Lusa/AO online   Regional   15 de Set de 2014, 14:58

As centrais sindicais UGT e CGTP-IN defenderam a criação de emprego nos Açores "com direitos e estabilidade", assim como o aumento do complemento dado ao salário mínimo como uma das prioridades para o orçamento regional de 2015.

 

“É preciso criar emprego, mas é preciso que este emprego se prolongue no tempo e isto é fundamental sobretudo nas ilhas mais pequenas”, disse Vítor Silva, dirigente da CGTP-IN, após uma audiência com o presidente do Governo dos Açores, Vasco Cordeiro.

O presidente do Governo Regional iniciou hoje uma ronda de contactos com parceiros sociais e partidos políticos no âmbito da auscultação sobre as antepropostas de Orçamento Regional e de Plano Anual para 2015.

Além da questão do desemprego na região, Vítor Silva alertou também o Governo açoriano para a necessidade de criar emprego com “direitos e estabilidade”, defendendo o aumento "do acréscimo regional ao salário mínimo nacional" dos atuais 5% para 7,5%.

A questão de "políticas de crescimento económico, investimento reprodutivo e emprego" foram as principais preocupações transmitidas pela UGT ao presidente do Governo açoriano.

“Emprego, emprego, emprego até que a voz nos doa, vai ser sempre o discurso da UGT”, frisou o dirigente Francisco Pimentel, que defendeu, ainda, a necessidade de a região colocar "todos os seus recursos no investimento reprodutivo, na iniciativa privada" que se traduza em "melhor emprego".

Já o presidente da Federação Agrícola dos Açores, Jorge Rita, disse que as preocupações deste setor têm a ver com "investimentos que ainda são necessários fazer", nomeadamente "a nível de caminhos, abastecimento de água, luz às explorações e sistemas de incentivos à compra de terrenos", além de melhores transportes.

"Este tem sido o setor em que o investimento tem tido retorno económico e social e, portanto, vale a pena continuar a investir neste setor, porque se calhar a região sai mais facilmente da crise com o setor agrícola mais forte", afirmou.

O presidente da Federação das Pescas dos Açores, José António Fernandes, apontou a necessidade de um reforço das verbas para apoio social a pescadores e armadores, já que alguns profissionais da pesca "foram muito penalizados" nos últimos meses.

“Este ano foi um ano atípico. Pescou-se pouco.

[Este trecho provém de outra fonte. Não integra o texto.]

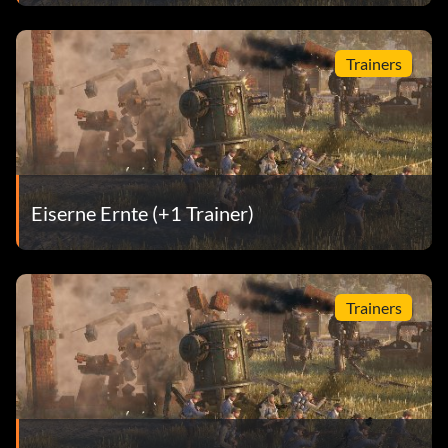
Trainers
Eiserne Ernte (+1 Trainer)
Trainers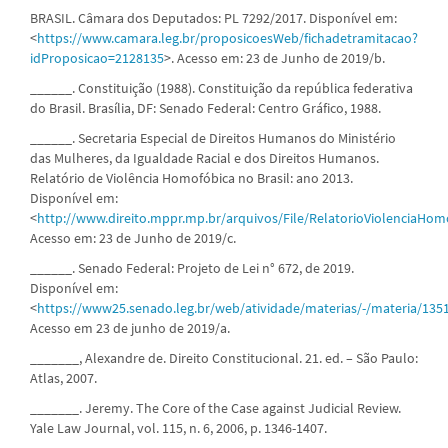
BRASIL. Câmara dos Deputados: PL 7292/2017. Disponível em:
<
https://www.camara.leg.br/proposicoesWeb/fichadetramitacao?
idProposicao=2128135
>. Acesso em: 23 de Junho de 2019/b.
______. Constituição (1988). Constituição da república federativa
do Brasil. Brasília, DF: Senado Federal: Centro Gráfico, 1988.
______. Secretaria Especial de Direitos Humanos do Ministério
das Mulheres, da Igualdade Racial e dos Direitos Humanos.
Relatório de Violência Homofóbica no Brasil: ano 2013.
Disponível em:
<
http://www.direito.mppr.mp.br/arquivos/File/RelatorioViolenciaHo
Acesso em: 23 de Junho de 2019/c.
______. Senado Federal: Projeto de Lei n° 672, de 2019.
Disponível em:
<
https://www25.senado.leg.br/web/atividade/materias/-/materia/135
Acesso em 23 de junho de 2019/a.
_______, Alexandre de. Direito Constitucional. 21. ed. – São Paulo:
Atlas, 2007.
_______. Jeremy. The Core of the Case against Judicial Review.
Yale Law Journal, vol. 115, n. 6, 2006, p. 1346-1407.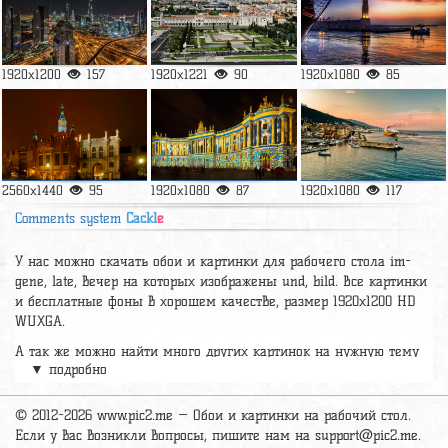
1920x1200
157
1920x1221
90
1920x1080
85
2560x1440
95
1920x1080
87
1920x1080
117
Comments system
Cackl
e
У нас можно скачать обои и картинки для рабочего стола im-
gene, late, вечер на которых изображены und, bild. Все картинки
и бесплатные фоны в хорошем качестве, размер 1920x1200 HD
WUXGA.
А так же можно найти много других картинок на нужную тему
▼ подробно
раздел
обои Город
, на сайте pic2.me представлено очень большое
количество красивых широкоформатных картинок, фото и обоев
хорошего hd качества бесплатно и на телефон.
© 2012-2026 www.pic2.me — Обои и картинки на рабочий стол.
Если у вас возникли вопросы, пишите нам на
support@pic2.me
.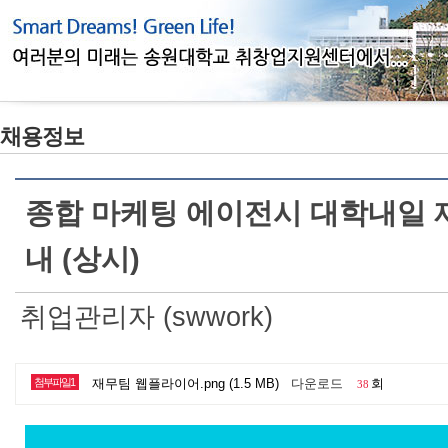
채용정보
종합 마케팅 에이전시 대학내일 
내 (상시)
취업관리자 (swwork)
첨부파일1
재무팀 웹플라이어.png (1.5 MB)
다운로드
회
38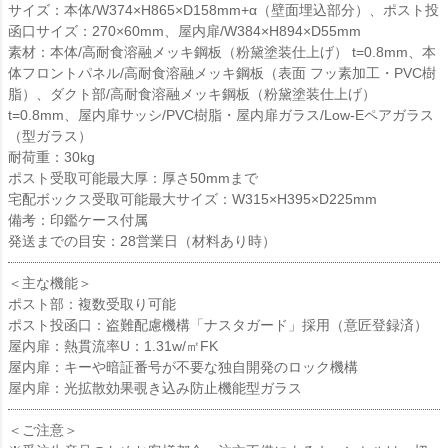
サイズ：本体/W374×H865×D158mm+α（壁面埋込部分）、ポスト投
函口サイズ：270×60mm、屋内扉/W384×H894×D55mm
素材：本体/高耐食溶融メッキ鋼板（粉黛塗装仕上げ） t=0.8mm、本
体フロントパネル/高耐食溶融メッキ鋼板（表面 フッ素加工・PVC樹
脂）、ダクト部/高耐食溶融メッキ鋼板（粉黛塗装仕上げ）
t=0.8mm、屋内扉サッシ/PVC樹脂・屋内扉ガラス/Low-Eペアガラス
（型ガラス）
耐荷重：30kg
ポスト受取可能最大厚：厚さ50mmまで
宅配ボックス受取可能最大サイズ：W315×H395×D225mm
備考：印鑑ケース付属
発送までの目安：28営業日（材料あり時）
＜主な機能＞
ポスト部：複数受取り可能
ポスト投函口：盗難配慮機構「ナスタガード」採用（意匠登録済）
屋内扉：熱貫流率U：1.31w/㎡FK
屋内扉：キーや暗証番号が不要な独自開発のロック機構
屋内扉：光拡散効果覗き込み防止機能型ガラス
＜ご注意＞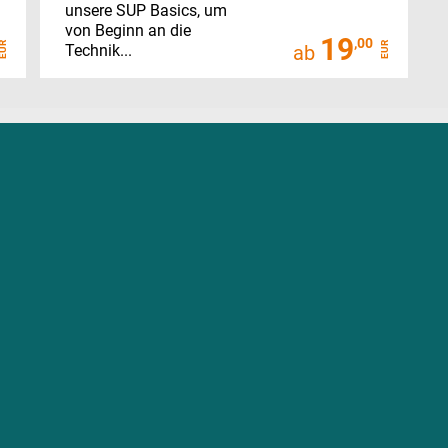
unsere SUP Basics, um
von Beginn an die
19
,00
EUR
EUR
Technik...
ab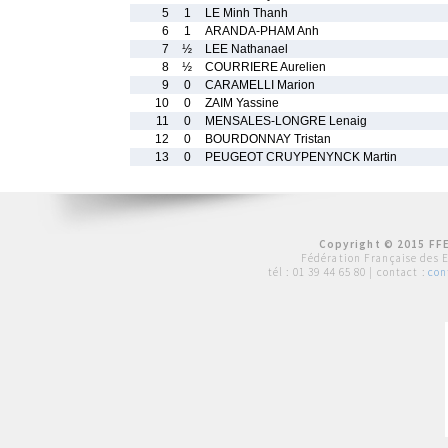
5
1
LE Minh Thanh
6
1
ARANDA-PHAM Anh
7
½
LEE Nathanael
8
½
COURRIERE Aurelien
9
0
CARAMELLI Marion
10
0
ZAIM Yassine
11
0
MENSALES-LONGRE Lenaig
12
0
BOURDONNAY Tristan
13
0
PEUGEOT CRUYPENYNCK Martin
Copyright © 2015 FFE
Fédération Française des 
tél :
01 39 44 65 80
| contact :
con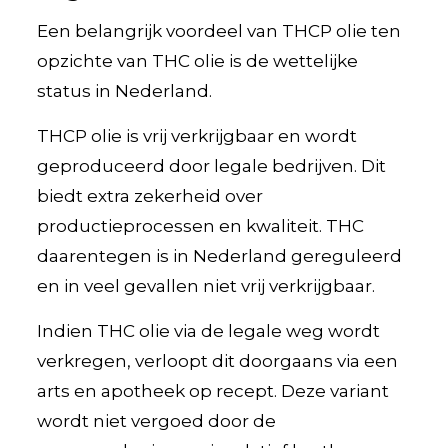
Een belangrijk voordeel van THCP olie ten
opzichte van THC olie is de wettelijke
status in Nederland.
THCP olie is vrij verkrijgbaar en wordt
geproduceerd door legale bedrijven. Dit
biedt extra zekerheid over
productieprocessen en kwaliteit. THC
daarentegen is in Nederland gereguleerd
en in veel gevallen niet vrij verkrijgbaar.
Indien THC olie via de legale weg wordt
verkregen, verloopt dit doorgaans via een
arts en apotheek op recept. Deze variant
wordt niet vergoed door de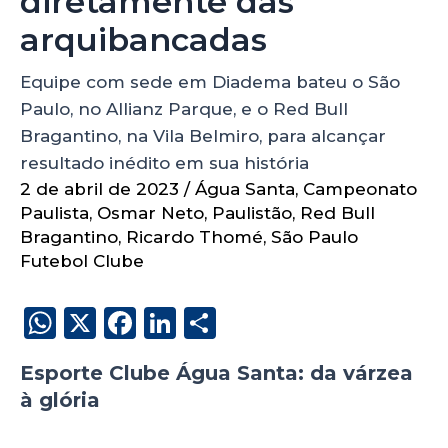
diretamente das
arquibancadas
Equipe com sede em Diadema bateu o São
Paulo, no Allianz Parque, e o Red Bull
Bragantino, na Vila Belmiro, para alcançar
resultado inédito em sua história
2 de abril de 2023
/
Água Santa
,
Campeonato
Paulista
,
Osmar Neto
,
Paulistão
,
Red Bull
Bragantino
,
Ricardo Thomé
,
São Paulo
Futebol Clube
W
X
F
Li
S
h
a
n
h
Esporte Clube Água Santa: da várzea
a
c
k
a
à glória
ts
e
e
re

O maior problema aqui é nos apoios sociais aos armadores e pescadores, que vão ter uma dificuldade imensa para passarem este inverno”, disse José António Fernandes.

Por sua vez, o presidente da Câmara do Comércio e Indústria dos Açores, Humberto Goulart, preconizou a necessidade de privilegiar e "reforçar os apoios às atividades ligadas à produção, bens e serviços, salvaguardar no seu essencial a base empresarial e desenvolver uma estratégia regional baseada em estratégias de ilha".